The murine Crry/p65 protein and other Regulators of Complement Activation (RCA) proteins inactivate the complement (C) cascade and appear to protect tissues from C-mediated damage. Nevertheless, it is not known how abnormalities in the function of the RCA affect the immune system in vivo. To investigate their role in health and disease, mice deficient in Crry/p65 have been generated by gene targeting. Crry-/-mice do not survive the embryonal stage. Examination of fetoplacental tissues suggests that activation of C at the fetomaternal interface is causing the fetal loss. Breeding Crry+/- animals to C3-/- (C3-/-Crry-/-) mice rescue this lethal phenotype. In this project further characterization of the role of Crry/p65 in embryonic development and in fetoplacental tolerance will be analyzed by 1) studying the expression of Crry/p65 and other mouse RCA proteins in fetoplacental tissues of Crry+/+, Crry+/-, and Crry-/- mice during different stages of embryonic development; 2) investigating how abnormal Crry/p65 expression and C deposition is affecting the fetomaternal interact. Morphological abnormalities within the fetoplacental unit, and the susceptibility of the tissue to inflammation, cell lysis, and other deleterious consequences of C-deposition will be explored. Rescuing of embryonic lethality using soluble forms of Crry/p65 or transgenic mice expressing Crry/p65 will be attempted. Furthermore, using immunohistochemistry, the mechanism by which C is activated will be determined. Finally, the presence of inflammation or aberrant immune behavior will be monitored. Analysis of the inflammatory reaction and the degree of immune complex mediated injury will be studied by monitoring the response to immune complex challenge using different in vivo models of inflammation. In these experiments, Crry+/+ mice will be compared to Crry+/- mice. In addition, we will compare C3-/- Crry-/- and C3-/-Crry+/+ mice in which the C3 deficiency has been partially corrected by wild type bone marrow transfer. These experiment will help understand the critical role of complement and complement regulatory proteins in health and disease. Also it will also enable us to analyze the role of C and the RCA proteins in fetomaternal tolerance and in the reproductive system.
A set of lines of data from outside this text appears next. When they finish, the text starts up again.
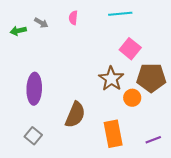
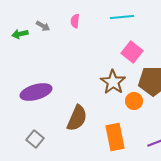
purple ellipse: (34, 89) -> (36, 92), turned 72

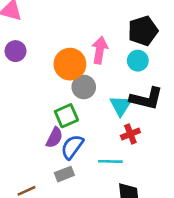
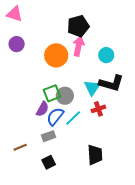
black pentagon: (143, 31) -> (78, 26), moved
gray circle: (84, 87) -> (65, 96), moved
cyan line: (110, 161) -> (73, 118), moved, turned -48

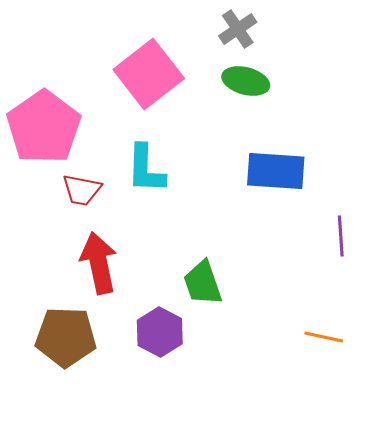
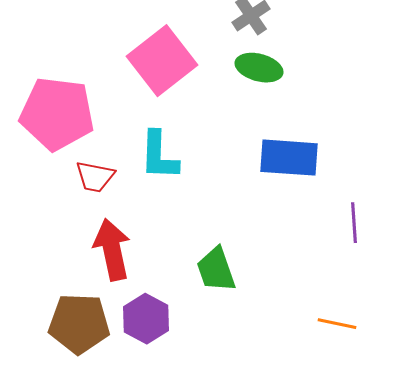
pink pentagon: (44, 127) -> (57, 114), turned -30
purple hexagon: (160, 332) -> (146, 319), moved

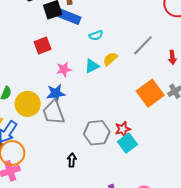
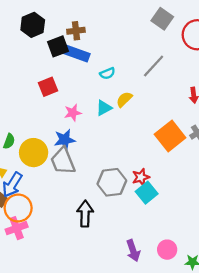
gray line: (143, 45) -> (154, 66), moved
black arrow: (72, 160) -> (85, 214), size x1.6

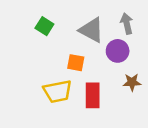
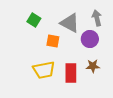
orange square: (76, 63) -> (53, 41), moved
brown star: (132, 82) -> (93, 66), moved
小鼠Crry/p65蛋白和其他补体激活(RCA)蛋白调节蛋白使补体(C)级联失活，似乎保护组织免受C介导的损伤。然而，目前尚不清楚RCA功能的异常如何影响体内的免疫系统。为了研究它们在健康和疾病中的作用，通过基因打靶产生了CRY/P65基因缺陷的小鼠。Crry-/-小鼠无法存活到胚胎阶段。对胎儿胎盘组织的检查表明，母胎界面C的激活是导致胎儿丢失的原因。饲养Crry+/-动物到C3-/-(C3-/-Crry-/-)小鼠拯救了这种致命的表型。在这个项目中，将通过1)研究Crry/p65和其他小鼠RCA蛋白在胚胎发育的不同阶段在Crry+/+、Crry+/-和Crry-/-小鼠胎盘组织中的表达；2)研究Crry/p65的异常表达和C沉积是如何影响胎儿-母体相互作用的，从而进一步表征Crry/p65在胚胎发育和胎儿胎盘耐受中的作用。将探讨胎儿胎盘单位内的形态异常，以及组织对炎症、细胞溶解和C沉积的其他有害后果的易感性。将尝试使用可溶性形式的Crry/p65或表达Crry/p65的转基因小鼠来挽救胚胎的致死性。此外，利用免疫组织化学方法，将确定C被激活的机制。最后，将监测炎症或异常免疫行为的存在。采用不同的体内炎症模型，通过监测机体对免疫复合物攻击的反应来分析炎症反应和免疫复合体介导的损伤程度。在这些实验中，Crry+/+小鼠将与Crry+/-小鼠进行比较。此外，我们将比较C3-/-Crry-/-和C3-/-Crry+/+小鼠，在这些小鼠中，C3缺乏已通过野生型骨髓移植部分纠正。这些实验将有助于理解补体和补体调节蛋白在健康和疾病中的关键作用。此外，它还将使我们能够分析C和RCA蛋白在母胎耐受和生殖系统中的作用。